Rabbi Dr Jackie Tabick

Jackie Tabick, the first woman to be ordained as a rabbi in the UK, speaks to Deborah Cicurel about glass ceilings, her achievements and what spurs her on…

A highly influential figure in British Jewish life is set to celebrate a landmark anniversary. Rabbi Jackie Tabick, the first woman to become a rabbi in this country, was ordained 40 years ago – and has paved the way for thousands of women to pursue their dream careers.

Rabbi Tabick, 66, a champion of many causes, has her hands full: she is a patron of the Jewish Council for Racial Equality, on the executive of The Inter Faith Network, chair of the World Congress of Faiths, and, since 2012, Convenor of the Reform Movement’s Beth Din.
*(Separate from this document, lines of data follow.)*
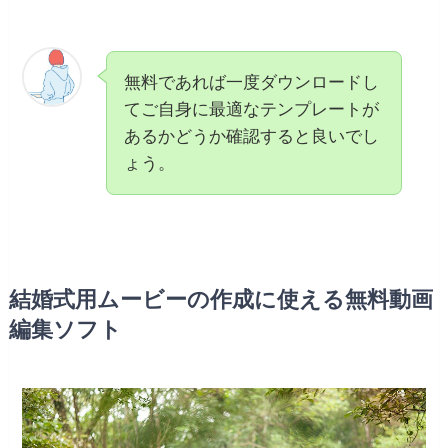
無料であれば一度ダウンロードし
てご自身に最適なテンプレートが
あるかどうか確認すると良いでし
ょう。
結婚式用ムービーの作成に使える無料動画
編集ソフト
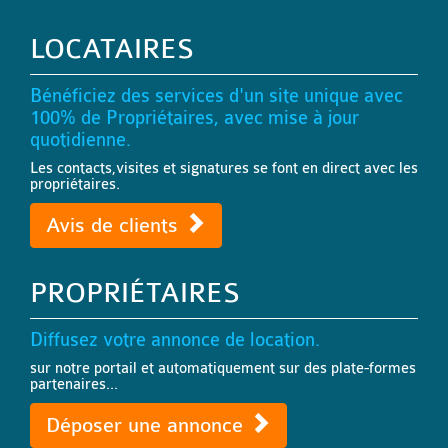
LOCATAIRES
Bénéficiez des services d'un site unique avec
100% de Propriétaires, avec mise à jour
quotidienne.
Les contacts,visites et signatures se font en direct avec les
propriétaires.
Avis de clients
PROPRIÉTAIRES
Diffusez votre annonce de location.
sur notre portail et automatiquement sur des plate-formes
partenaires...
Déposer une annonce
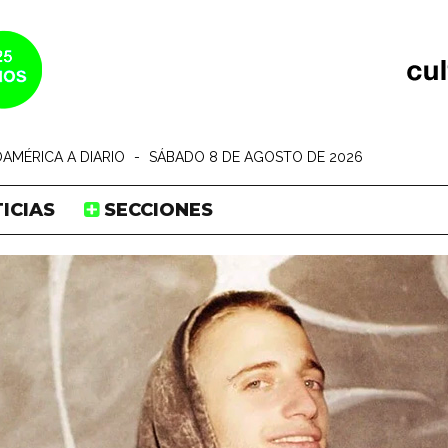
AMÉRICA A DIARIO
-
SÁBADO 8 DE AGOSTO DE 2026
ICIAS
SECCIONES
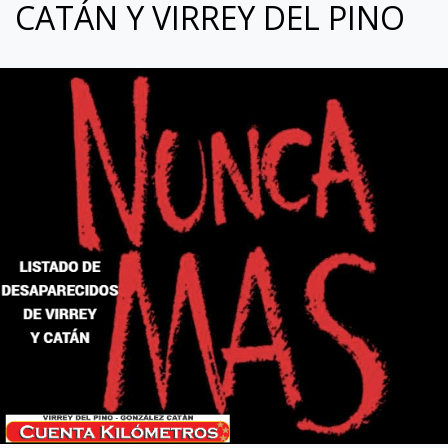
CATÁN Y VIRREY DEL PINO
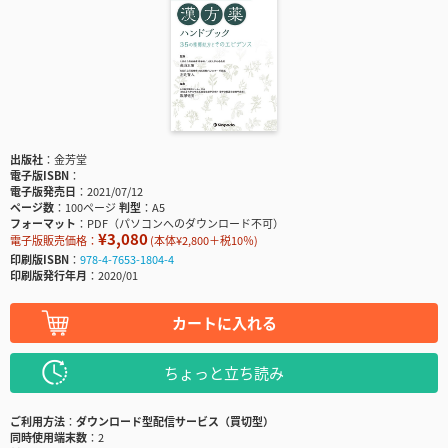
出版社
金芳堂
電子版ISBN
電子版発売日
2021/07/12
ページ数
100ページ
判型
A5
フォーマット
PDF（パソコンへのダウンロード不可）
¥3,080
電子版販売価格：
(本体¥2,800＋税10％)
印刷版ISBN
978-4-7653-1804-4
印刷版発行年月
2020/01
カートに入れる
ちょっと立ち読み
ご利用方法
ダウンロード型配信サービス（買切型）
同時使用端末数
2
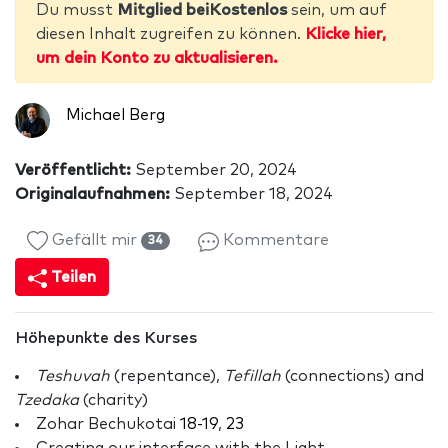
Du musst
Mitglied beiKostenlos
sein, um auf
diesen Inhalt zugreifen zu können.
Klicke hier,
um dein Konto zu aktualisieren.
Michael Berg
Veröffentlicht:
September 20, 2024
Originalaufnahmen:
September 18, 2024
Gefällt mir
Kommentare
34
Teilen
Höhepunkte des Kurses
Teshuvah
(repentance),
Tefillah
(connections) and
Tzedaka
(charity)
Zohar Bechukotai
18-19
,
23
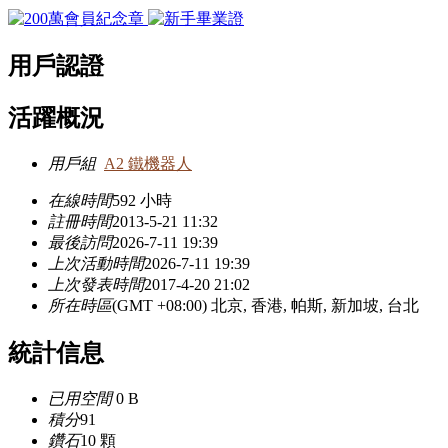
用戶認證
活躍概況
用戶組
A2 鐵機器人
在線時間
592 小時
註冊時間
2013-5-21 11:32
最後訪問
2026-7-11 19:39
上次活動時間
2026-7-11 19:39
上次發表時間
2017-4-20 21:02
所在時區
(GMT +08:00) 北京, 香港, 帕斯, 新加坡, 台北
統計信息
已用空間
0 B
積分
91
鑽石
10 顆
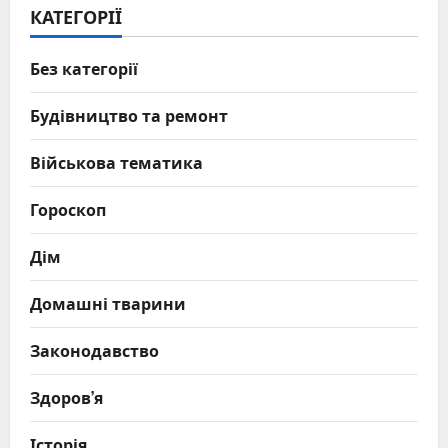
КАТЕГОРІЇ
Без категорії
Будівництво та ремонт
Військова тематика
Гороскоп
Дім
Домашні тварини
Законодавство
Здоров’я
Історія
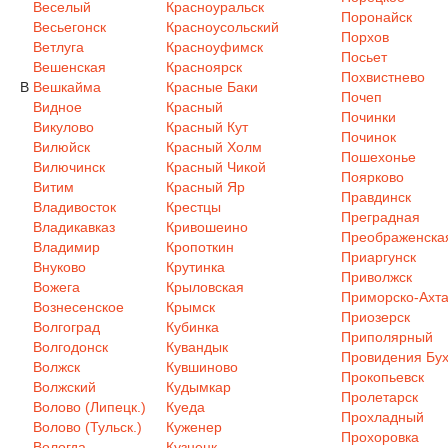
Веселый
Красноуральск
Поронайск
Весьегонск
Красноусольский
Порхов
Ветлуга
Красноуфимск
Посьет
Вешенская
Красноярск
Похвистнево
В
Вешкайма
Красные Баки
Почеп
Видное
Красный
Починки
Викулово
Красный Кут
Починок
Вилюйск
Красный Холм
Пошехонье
Вилючинск
Красный Чикой
Поярково
Витим
Красный Яр
Правдинск
Владивосток
Крестцы
Преградная
Владикавказ
Кривошеино
Преображенска
Владимир
Кропоткин
Приаргунск
Внуково
Крутинка
Приволжск
Вожега
Крыловская
Приморско-Ахта
Вознесенское
Крымск
Приозерск
Волгоград
Кубинка
Приполярный
Волгодонск
Кувандык
Провидения Бух
Волжск
Кувшиново
Прокопьевск
Волжский
Кудымкар
Пролетарск
Волово (Липецк.)
Куеда
Прохладный
Волово (Тульск.)
Куженер
Прохоровка
Вологда
Кузнецк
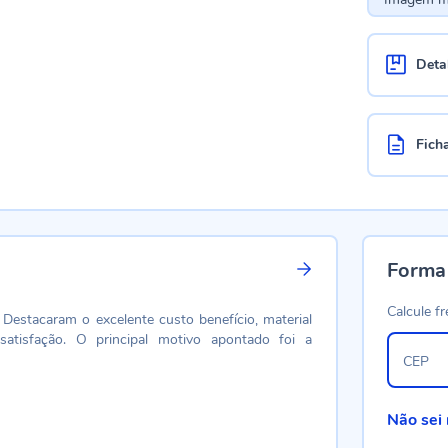
Deta
Fich
Forma
Calcule fr
 Destacaram o excelente custo benefício, material
atisfação. O principal motivo apontado foi a
CEP
Não sei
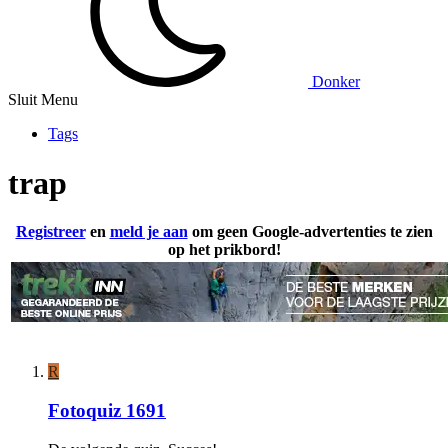
Donker
Sluit Menu
Tags
trap
Registreer
en
meld je aan
om geen Google-advertenties te zien
op het prikbord!
R
Fotoquiz 1691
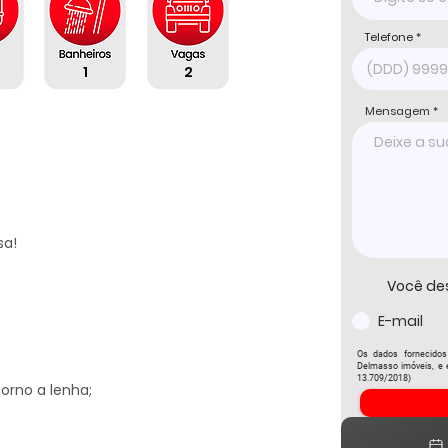
Telefone
1
2
Mensagem
a!

Você de
E-mail
Os dados fornecidos
Delmasso imóveis, e e
13.709/2018)
rno a lenha;
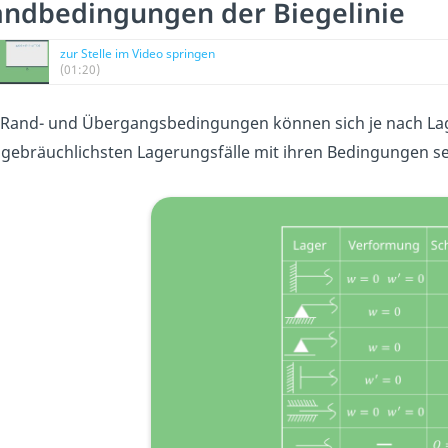
ndbedingungen der Biegelinie
zur Stelle im Video springen
(01:20)
 Rand- und Übergangsbedingungen können sich je nach Lage
 gebräuchlichsten Lagerungsfälle mit ihren Bedingungen s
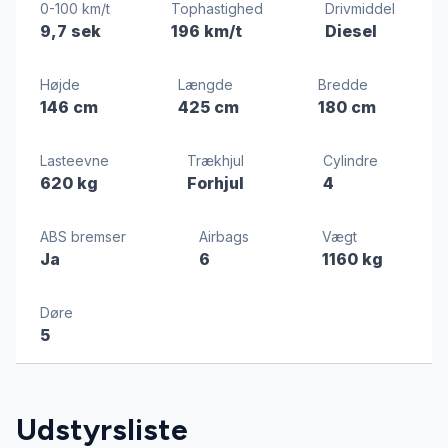
0-100 km/t
Tophastighed
Drivmiddel
9,7 sek
196 km/t
Diesel
Højde
Længde
Bredde
146 cm
425 cm
180 cm
Lasteevne
Trækhjul
Cylindre
620 kg
Forhjul
4
ABS bremser
Airbags
Vægt
Ja
6
1160 kg
Døre
5
Udstyrsliste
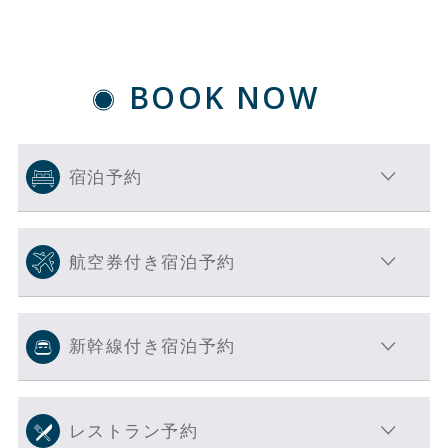
BOOK NOW
宿泊予約
航空券付き宿泊予約
新幹線付き宿泊予約
レストラン予約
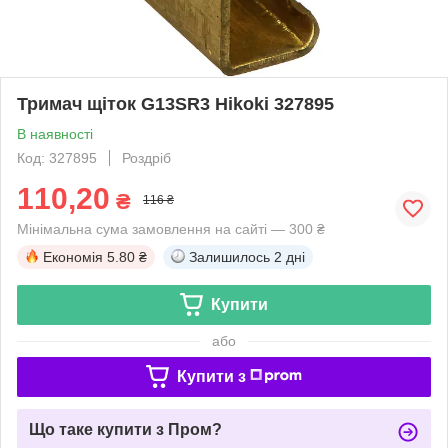
Тримач щіток G13SR3 Hikoki 327895
В наявності
Код: 327895
Роздріб
110,20
₴
116 ₴
Мінімальна сума замовлення на сайті — 300 ₴
Економія
5.80 ₴
Залишилось
2 дні
Купити
або
Купити з
Що таке купити з Пром?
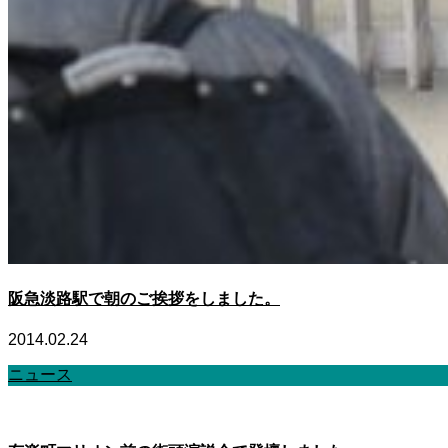
阪急淡路駅で朝のご挨拶をしました。
2014.02.24
ニュース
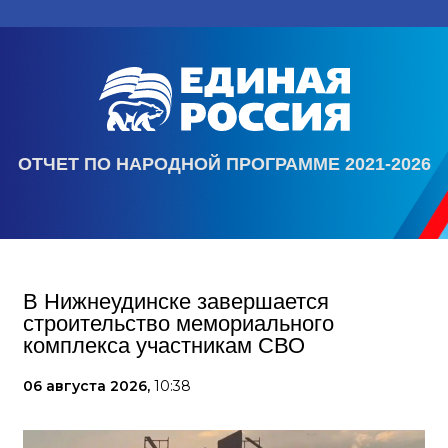
ОТЧЕТ ПО НАРОДНОЙ ПРОГРАММЕ 2021-2026
В Нижнеудинске завершается
строительство мемориального
комплекса участникам СВО
06 августа 2026,
10:38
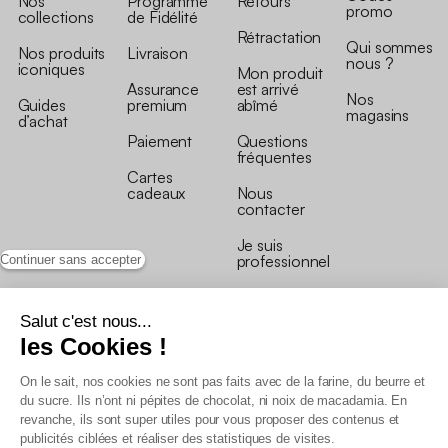
Nos
Programme
Retours
promo
collections
de Fidélité
Rétractation
Qui sommes
Nos produits
Livraison
nous ?
iconiques
Mon produit
Assurance
est arrivé
Nos
Guides
premium
abîmé
magasins
d’achat
Paiement
Questions
fréquentes
Cartes
cadeaux
Nous
contacter
Je suis
professionnel
Continuer sans accepter
Salut c'est nous...
les Cookies !
On le sait, nos cookies ne sont pas faits avec de la farine, du beurre et
Conditions générales de vente
du sucre. Ils n’ont ni pépites de chocolat, ni noix de macadamia. En
Conditions générales du programme de fidélité
revanche, ils sont super utiles pour vous proposer des contenus et
Charte de données personnelles
publicités ciblées et réaliser des statistiques de visites.
Conditions générales de vente Pro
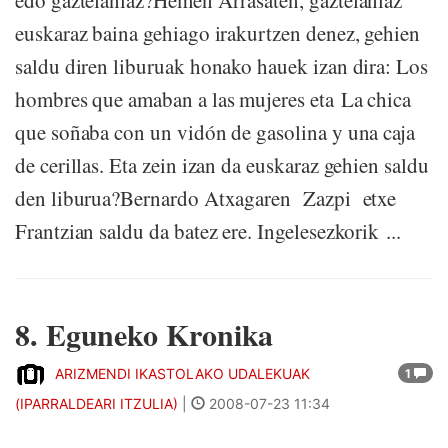
edo gaztelaniaz?Hemen Arrasaten, gaztelaniaz
euskaraz baina gehiago irakurtzen denez, gehien
saldu diren liburuak honako hauek izan dira: Los
hombres que amaban a las mujeres eta La chica
que soñaba con un vidón de gasolina y una caja
de cerillas. Eta zein izan da euskaraz gehien saldu
den liburua?Bernardo Atxagaren Zazpi etxe
Frantzian saldu da batez ere. Ingelesezkorik ...
8. Eguneko Kronika
ARIZMENDI IKASTOLAKO UDALEKUAK
1
(IPARRALDEARI ITZULIA)
|
2008-07-23 11:34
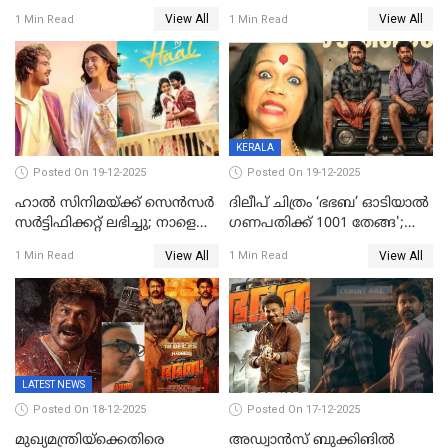
മൃതദേഹം വസതിയിൽ;
View All
View All
1 Min Read
1 Min Read
സംസ്കാരം നാളെ
KERALA
Posted On 19-12-2025
Posted On 19-12-2025
ഹാല്‍ സിനിമയ്ക്ക് സെന്‍സര്‍
ദിലീപ് ചിത്രം ‘ഭഭബ’ ഓടിയാൽ
സര്‍ട്ടിഫിക്കറ്റ് ലഭിച്ചു; നാളെ
ഗണപതിക്ക് 1001 തേങ്ങ';
ട്രെയ്ലര്‍ പുറത്ത് വിടും
കലാമണ്ഡലം സത്യഭാമ
View All
View All
1 Min Read
1 Min Read
LATEST NEWS
Posted On 18-12-2025
Posted On 17-12-2025
മുഖ്യമന്ത്രിയ്ക്കെതിരെ
അഡ്വാൻസ് ബുക്കിങിൽ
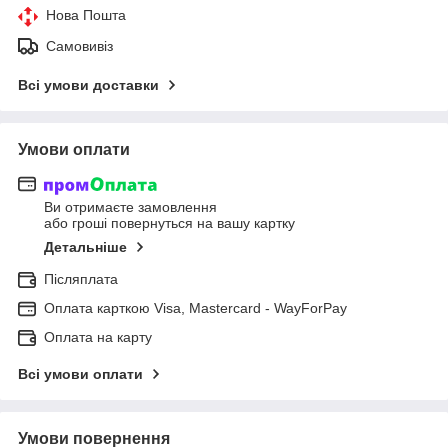
Нова Пошта
Самовивіз
Всі умови доставки
Умови оплати
Ви отримаєте замовлення
або гроші повернуться на вашу картку
Детальніше
Післяплата
Оплата карткою Visa, Mastercard - WayForPay
Оплата на карту
Всі умови оплати
Умови повернення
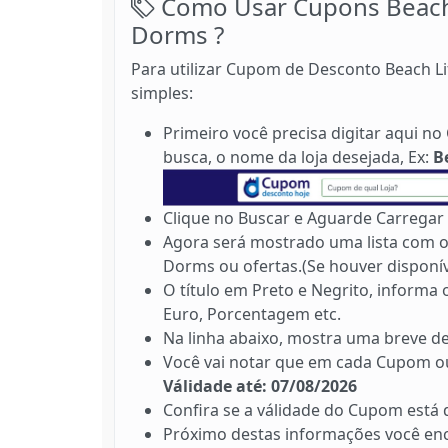
Como Usar Cupons Beach L
Dorms ?
Para utilizar Cupom de Desconto Beach Li
simples:
Primeiro você precisa digitar aqui 
busca, o nome da loja desejada, Ex:
B
Clique no Buscar e Aguarde Carregar 
Agora será mostrado uma lista com os
Dorms ou ofertas.(Se houver disponív
O título em Preto e Negrito, informa
Euro, Porcentagem etc.
Na linha abaixo, mostra uma breve de
Você vai notar que em cada Cupom ou
Válidade até: 07/08/2026
Confira se a válidade do Cupom está
Próximo destas informações você en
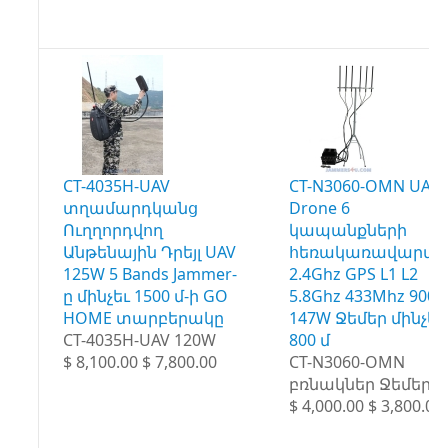
CT-4035H-UAV
CT-N3060-OMN UAV
տղամարդկանց
Drone 6
Ուղղորդվող
կապանքների
Անթենային Դրեյլ UAV
հեռակառավարմա
125W 5 Bands Jammer-
2.4Ghz GPS L1 L2
ը մինչեւ 1500 մ-ի GO
5.8Ghz 433Mhz 900
HOME տարբերակը
147W Ջեմեր մինչեւ
CT-4035H-UAV 120W
800 մ
$ 8,100.00 $ 7,800.00
CT-N3060-OMN
բռնակներ Ջեմեր
$ 4,000.00 $ 3,800.00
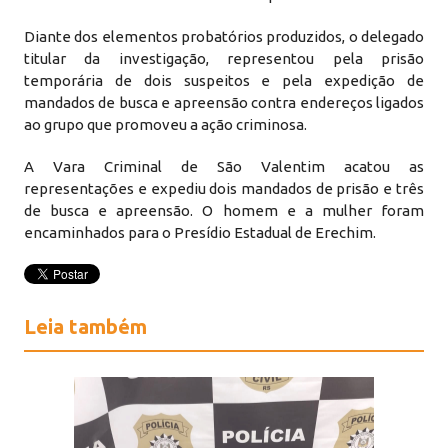
Diante dos elementos probatórios produzidos, o delegado
titular da investigação, representou pela prisão
temporária de dois suspeitos e pela expedição de
mandados de busca e apreensão contra endereços ligados
ao grupo que promoveu a ação criminosa.
A Vara Criminal de São Valentim acatou as
representações e expediu dois mandados de prisão e três
de busca e apreensão. O homem e a mulher foram
encaminhados para o Presídio Estadual de Erechim.
Leia também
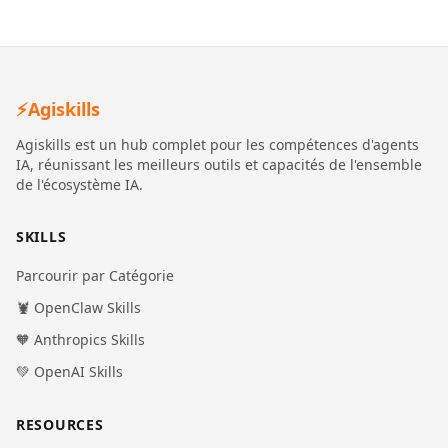
⚡
Agiskills
Agiskills est un hub complet pour les compétences d'agents
IA, réunissant les meilleurs outils et capacités de l'ensemble
de l'écosystème IA.
SKILLS
Parcourir par Catégorie
🦞 OpenClaw Skills
🧡 Anthropics Skills
💚 OpenAI Skills
RESOURCES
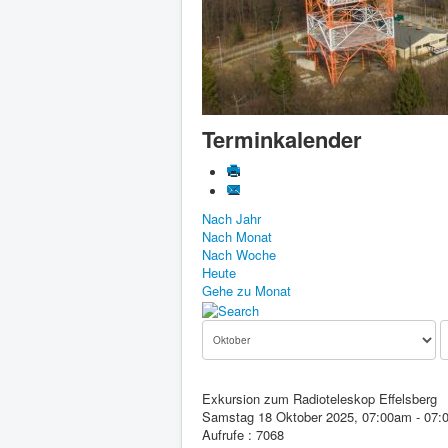
Terminkalender
Nach Jahr
Nach Monat
Nach Woche
Heute
Gehe zu Monat
Exkursion zum Radioteleskop Effelsberg
Samstag 18 Oktober 2025, 07:00am - 07
Aufrufe
: 7068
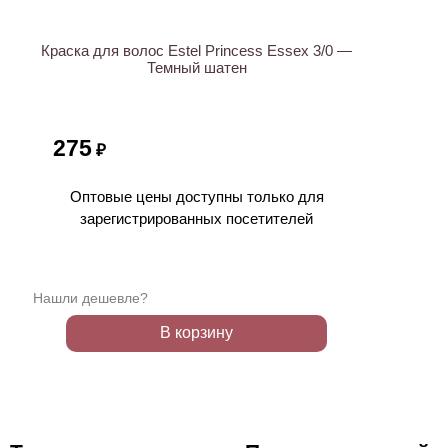
Краска для волос Estel Princess Essex 3/0 —
Темный шатен
275
₽
Оптовые цены доступны только для
зарегистрированных посетителей
Нашли дешевле?
В корзину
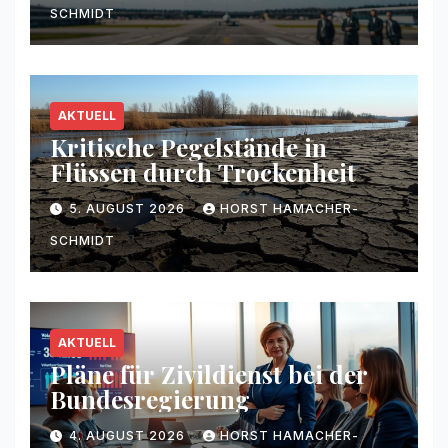
SCHMIDT
AKTUELL
Kritische Pegelstände in
Flüssen durch Trockenheit
5. AUGUST 2026
HORST HAMACHER-
SCHMIDT
AKTUELL
Pläne für Zivildienst bei der
Bundesregierung
4. AUGUST 2026
HORST HAMACHER-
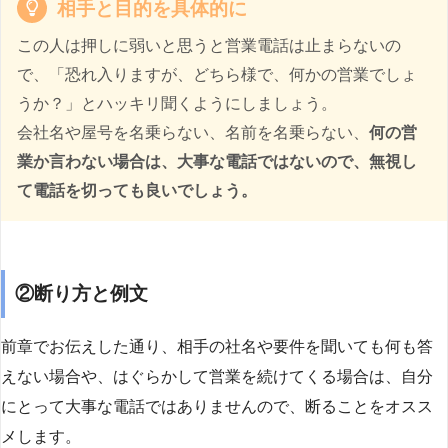
相手と目的を具体的に
この人は押しに弱いと思うと営業電話は止まらないの
で、「恐れ入りますが、どちら様で、何かの営業でしょ
うか？」とハッキリ聞くようにしましょう。
会社名や屋号を名乗らない、名前を名乗らない、
何の営
業か言わない場合は、大事な電話ではないので、無視し
て電話を切っても良いでしょう。
②断り方と例文
前章でお伝えした通り、相手の社名や要件を聞いても何も答
えない場合や、はぐらかして営業を続けてくる場合は、自分
にとって大事な電話ではありませんので、断ることをオスス
メします。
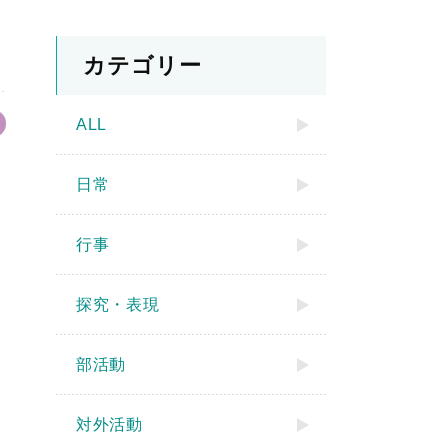
カテゴリー
ALL
日常
行事
探究・表現
部活動
対外活動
But despite all her success and achievements, she feels there is still a long way to go for women to feel equal in the workplace.

“So many of the many top jobs in all sorts of industries are being carried out by women, but we are still being asked the same questions, such as: ‘What are you going to wear?’ or ‘How will your husband cope?’” she says. “You’d never dream of asking a man any of these questions.”

She worries that patterns in top FTSE companies will be reflected in the Jewish community. “There was an article in the newspaper recently suggesting that when women get top jobs, they stop their female counterparts climbing up the ladder behind them,” she says. “But it’s not that at all. It’s to do with the people providing the jobs, who make sure a top job doesn’t go from women to women, whereas it can go from man to man without a problem.”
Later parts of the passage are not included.